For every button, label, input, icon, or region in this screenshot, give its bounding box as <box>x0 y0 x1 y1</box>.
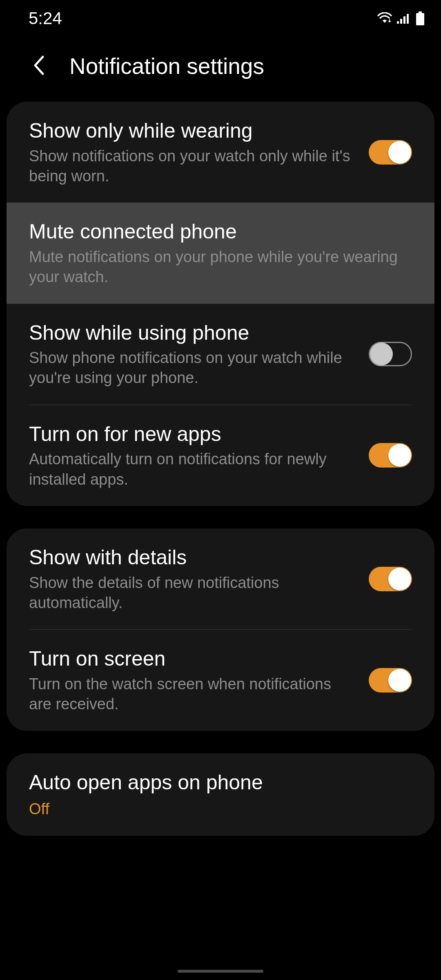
item-title: Turn on for new apps <box>29 421 356 450</box>
item-show-with-details[interactable]: Show with details Show the details of ne… <box>7 528 434 629</box>
settings-group: Show with details Show the details of ne… <box>7 528 434 731</box>
item-show-only-wearing[interactable]: Show only while wearing Show notificatio… <box>7 102 434 203</box>
item-desc: Turn on the watch screen when notificati… <box>29 674 356 715</box>
item-desc: Mute notifications on your phone while y… <box>29 247 400 287</box>
item-desc: Show notifications on your watch only wh… <box>29 146 356 187</box>
item-title: Show while using phone <box>29 320 356 348</box>
svg-rect-2 <box>403 16 405 24</box>
item-title: Auto open apps on phone <box>29 770 400 798</box>
settings-group: Show only while wearing Show notificatio… <box>7 102 434 506</box>
svg-rect-0 <box>397 21 399 24</box>
status-icons <box>376 11 425 25</box>
toggle-show-while-using-phone[interactable] <box>369 342 412 366</box>
item-mute-connected-phone[interactable]: Mute connected phone Mute notifications … <box>7 203 434 303</box>
home-indicator <box>178 970 263 973</box>
item-turn-on-screen[interactable]: Turn on screen Turn on the watch screen … <box>7 630 434 731</box>
item-value: Off <box>29 797 400 819</box>
item-show-while-using-phone[interactable]: Show while using phone Show phone notifi… <box>7 304 434 405</box>
item-desc: Show the details of new notifications au… <box>29 573 356 613</box>
item-title: Turn on screen <box>29 646 356 674</box>
chevron-left-icon <box>33 55 45 77</box>
toggle-show-with-details[interactable] <box>369 567 412 591</box>
status-bar: 5:24 <box>0 0 441 37</box>
toggle-turn-on-new-apps[interactable] <box>369 443 412 468</box>
svg-rect-1 <box>400 19 402 24</box>
item-title: Show only while wearing <box>29 118 356 146</box>
settings-group: Auto open apps on phone Off <box>7 753 434 836</box>
page-title: Notification settings <box>69 53 264 79</box>
battery-icon <box>416 11 425 25</box>
item-desc: Show phone notifications on your watch w… <box>29 348 356 388</box>
item-auto-open-apps[interactable]: Auto open apps on phone Off <box>7 753 434 836</box>
item-desc: Automatically turn on notifications for … <box>29 449 356 490</box>
item-title: Show with details <box>29 545 356 573</box>
status-time: 5:24 <box>29 9 62 28</box>
svg-rect-5 <box>416 13 424 25</box>
toggle-turn-on-screen[interactable] <box>369 668 412 693</box>
svg-rect-3 <box>407 14 409 24</box>
signal-icon <box>397 12 412 24</box>
svg-rect-4 <box>419 11 422 13</box>
item-title: Mute connected phone <box>29 219 400 247</box>
toggle-show-only-wearing[interactable] <box>369 140 412 165</box>
wifi-icon <box>376 12 393 24</box>
back-button[interactable] <box>29 56 49 76</box>
header: Notification settings <box>0 37 441 102</box>
item-turn-on-new-apps[interactable]: Turn on for new apps Automatically turn … <box>7 405 434 506</box>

........

## REQUIRED WORK
Repeat each record as given. No picture belongs in the copy.

## SOLUTION TO THIS TASK
For every button, label, input, icon, or region in this screenshot, give its bounding box as <box>x0 y0 x1 y1</box>.
item-title: Turn on for new apps <box>29 421 356 450</box>
item-show-with-details[interactable]: Show with details Show the details of ne… <box>7 528 434 629</box>
settings-group: Show with details Show the details of ne… <box>7 528 434 731</box>
item-show-only-wearing[interactable]: Show only while wearing Show notificatio… <box>7 102 434 203</box>
item-desc: Turn on the watch screen when notificati… <box>29 674 356 715</box>
item-desc: Mute notifications on your phone while y… <box>29 247 400 287</box>
item-desc: Show notifications on your watch only wh… <box>29 146 356 187</box>
item-title: Show while using phone <box>29 320 356 348</box>
svg-rect-2 <box>403 16 405 24</box>
item-title: Auto open apps on phone <box>29 770 400 798</box>
settings-group: Show only while wearing Show notificatio… <box>7 102 434 506</box>
svg-rect-0 <box>397 21 399 24</box>
status-icons <box>376 11 425 25</box>
toggle-show-while-using-phone[interactable] <box>369 342 412 366</box>
item-mute-connected-phone[interactable]: Mute connected phone Mute notifications … <box>7 203 434 303</box>
home-indicator <box>178 970 263 973</box>
item-turn-on-screen[interactable]: Turn on screen Turn on the watch screen … <box>7 630 434 731</box>
item-value: Off <box>29 797 400 819</box>
item-show-while-using-phone[interactable]: Show while using phone Show phone notifi… <box>7 304 434 405</box>
item-desc: Show the details of new notifications au… <box>29 573 356 613</box>
item-title: Turn on screen <box>29 646 356 674</box>
chevron-left-icon <box>33 55 45 77</box>
toggle-show-with-details[interactable] <box>369 567 412 591</box>
status-bar: 5:24 <box>0 0 441 37</box>
toggle-turn-on-new-apps[interactable] <box>369 443 412 468</box>
svg-rect-1 <box>400 19 402 24</box>
item-title: Show only while wearing <box>29 118 356 146</box>
settings-group: Auto open apps on phone Off <box>7 753 434 836</box>
page-title: Notification settings <box>69 53 264 79</box>
battery-icon <box>416 11 425 25</box>
item-desc: Show phone notifications on your watch w… <box>29 348 356 388</box>
item-auto-open-apps[interactable]: Auto open apps on phone Off <box>7 753 434 836</box>
item-desc: Automatically turn on notifications for … <box>29 449 356 490</box>
item-title: Show with details <box>29 545 356 573</box>
status-time: 5:24 <box>29 9 62 28</box>
svg-rect-5 <box>416 13 424 25</box>
toggle-turn-on-screen[interactable] <box>369 668 412 693</box>
svg-rect-3 <box>407 14 409 24</box>
signal-icon <box>397 12 412 24</box>
svg-rect-4 <box>419 11 422 13</box>
item-title: Mute connected phone <box>29 219 400 247</box>
toggle-show-only-wearing[interactable] <box>369 140 412 165</box>
wifi-icon <box>376 12 393 24</box>
back-button[interactable] <box>29 56 49 76</box>
header: Notification settings <box>0 37 441 102</box>
item-turn-on-new-apps[interactable]: Turn on for new apps Automatically turn … <box>7 405 434 506</box>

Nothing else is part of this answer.